The orange barrel is stored at the bottom, leaking a lot of toxin into the soil and water, and it continues to accumulate in the animal tissue as the animal tissue moves upwards the food chain. The repair began in 2019; however, further work is at risk as the Trump administration almost eliminates the US Agency for International Development, and it is not clear whether any U.S. experts in Vietnam are responsible for managing the complex project.

The laws to prevent future “ecological agents” are complex

Although the health effects of Agent Orange have been under scrutiny, its long-term ecological consequences have not been well studied.

Today's scientists have chosen far more than 50 years ago, including satellite images, which are used in Ukraine to identify fires, floods and pollution. However, these tools cannot replace ground surveillance that is often restricted or dangerous during wartime.
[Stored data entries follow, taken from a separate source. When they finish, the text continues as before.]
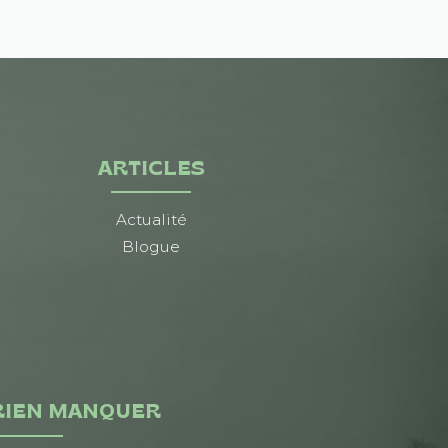
ARTICLES
Actualité
Blogue
RIEN MANQUER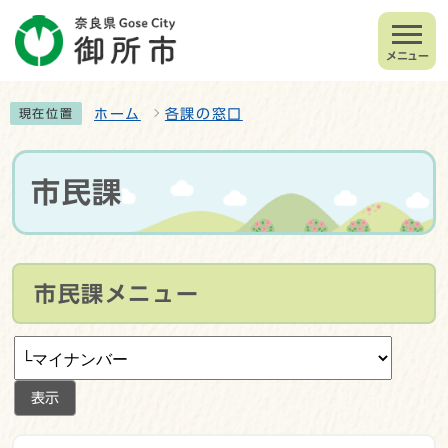
メニュー
ホーム
各課の窓口
現在位置
市民課
市民課メニュー
表示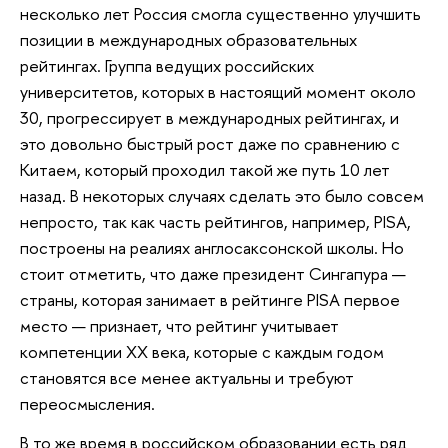
несколько лет Россия смогла существенно улучшить
позиции в международных образовательных
рейтингах. Группа ведущих российских
университетов, которых в настоящий момент около
30, прогрессирует в международных рейтингах, и
это довольно быстрый рост даже по сравнению с
Китаем, который проходил такой же путь 10 лет
назад. В некоторых случаях сделать это было совсем
непросто, так как часть рейтингов, например, PISA,
построены на реалиях англосаксонской школы. Но
стоит отметить, что даже президент Сингапура —
страны, которая занимает в рейтинге PISA первое
место — признает, что рейтинг учитывает
компетенции XX века, которые с каждым годом
становятся все менее актуальны и требуют
переосмысления.
В то же время в российском образовании есть ряд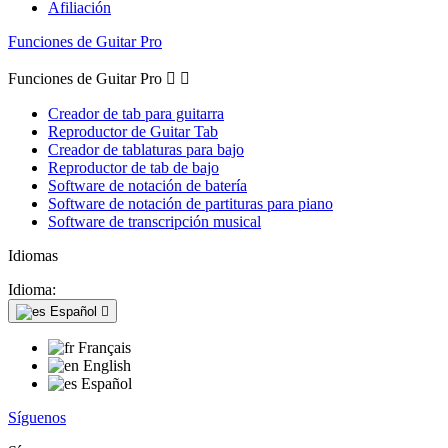
Afiliación
Funciones de Guitar Pro
Funciones de Guitar Pro


Creador de tab para guitarra
Reproductor de Guitar Tab
Creador de tablaturas para bajo
Reproductor de tab de bajo
Software de notación de batería
Software de notación de partituras para piano
Software de transcripción musical
Idiomas
Idioma:
Español

Français
English
Español
Síguenos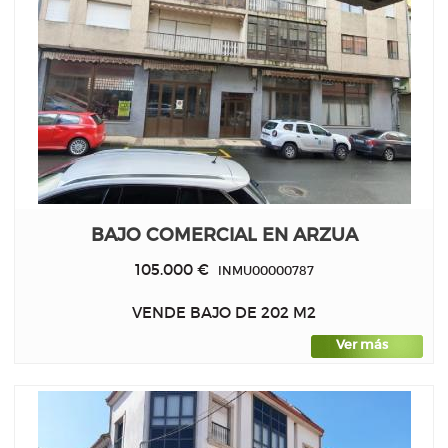
BAJO COMERCIAL EN ARZUA
105.000 €
INMU00000787
VENDE BAJO DE 202 M2
Ver más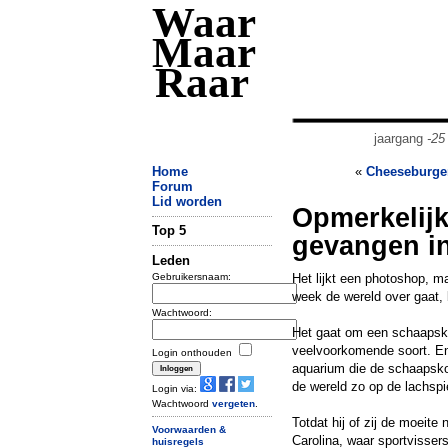
Waar
Maar
Raar
jaargang
-25
Home
«
Cheeseburger
Forum
Lid worden
Opmerkelijk
Top 5
gevangen i
Leden
Gebruikersnaam:
Het lijkt een photoshop, m
week de wereld over gaat,
Wachtwoord:
Het gaat om een schaapsk
veelvoorkomende soort. En
Login onthouden
aquarium die de schaapsko
de wereld zo op de lachspi
Login via:
Wachtwoord
vergeten
.
Totdat hij of zij de moeite
Voorwaarden &
Carolina, waar sportvisser
huisregels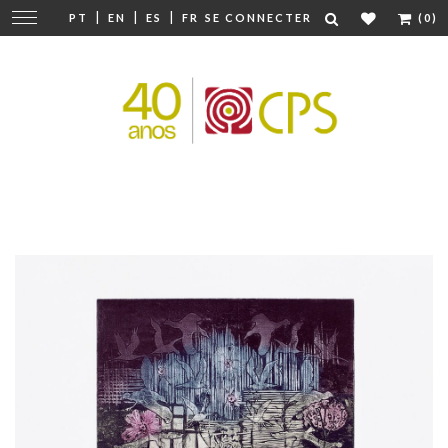
|
|
|
Modifier
PT
EN
ES
FR
SE CONNECTER
(0)
la
navigation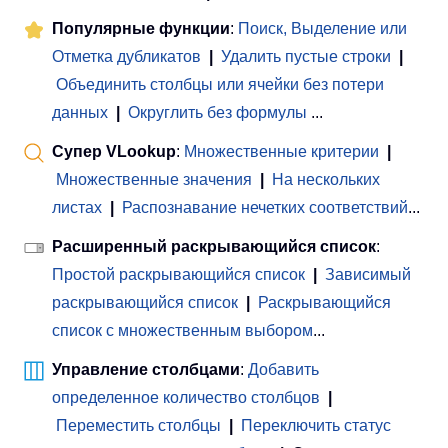
Популярные функции
:
Поиск, Выделение или
Отметка дубликатов
|
Удалить пустые строки
|
Объединить столбцы или ячейки без потери
данных
|
Округлить без формулы
...
Супер VLookup
:
Множественные критерии
|
Множественные значения
|
На нескольких
листах
|
Распознавание нечетких соответствий
...
Расширенный раскрывающийся список
:
Простой раскрывающийся список
|
Зависимый
раскрывающийся список
|
Раскрывающийся
список с множественным выбором
...
Управление столбцами
:
Добавить
определенное количество столбцов
|
Переместить столбцы
|
Переключить статус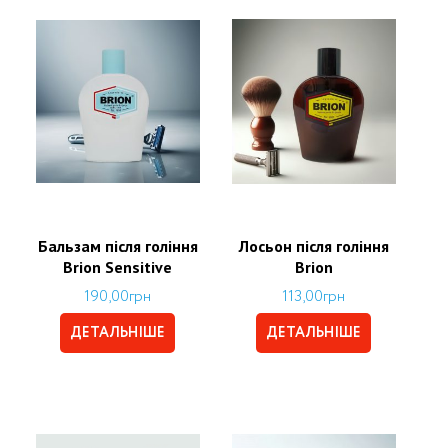
Бальзам після гоління
Лосьон після гоління
Brion Sensitive
Brion
190,00
грн
113,00
грн
ДЕТАЛЬНІШЕ
ДЕТАЛЬНІШЕ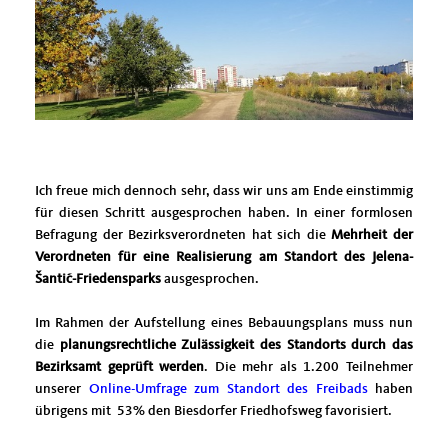
Ich freue mich dennoch sehr, dass wir uns am Ende einstimmig
für diesen Schritt ausgesprochen haben. In einer formlosen
Befragung der Bezirksverordneten hat sich die
Mehrheit der
Verordneten für eine Realisierung am Standort des Jelena-
antić-Friedensparks
ausgesprochen.
Im Rahmen der Aufstellung eines Bebauungsplans muss nun
die
planungsrechtliche Zulässigkeit des Standorts durch das
Bezirksamt geprüft werden
. Die mehr als 1.200 Teilnehmer
unserer
Online-Umfrage zum Standort des Freibads
haben
übrigens mit 53% den Biesdorfer Friedhofsweg favorisiert.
The legal situation is equally complex.

In 1977, Geneva practices for conduct during the war were revised to prohibit "wide, long-term and serious damage to the natural environment". The 1980 agreement restricted the burning of weapons. However, the oil fires caused by Iraq during the 1991 Gulf War and the latest environmental damage in the Gaza Strip, Ukraine and Syria show that there is no strong mechanism to ensure compliance, rely on the restrictions of the treaty.

Large equipment moves piles of contaminated dirt.
Repair work to eliminate dioxin pollution has just begun at the former Bean Hohaki base in Vietnam when USDA staff were demolished in 2025. USAID Vietnam, CC BY-NC

The ongoing international campaign calls for amendments to the ICC's Roman regulations to make Ecocide the fifth prosecution of crimes, as well as genocide, crimes against humanity, war crimes and aggressiveness.

Some countries have adopted their own ecological attack methods. Vietnam was the first person to be legally stipulated in its criminal law: “Whether in peace or war, whether in peace or war, it constitutes a crime against humanity.” However, despite several cases of pollution, the law did not lead to no prosecution.

Both Russia and Ukraine have ecological laws, but these laws do not prevent harm or be liable for damage during ongoing conflict.

Lessons for the future

The Vietnam War reminds people that failure to resolve ecological consequences after war and after will have long-term effects. The remaining supply is a political will to ensure that these effects are neither overlooked nor repeated.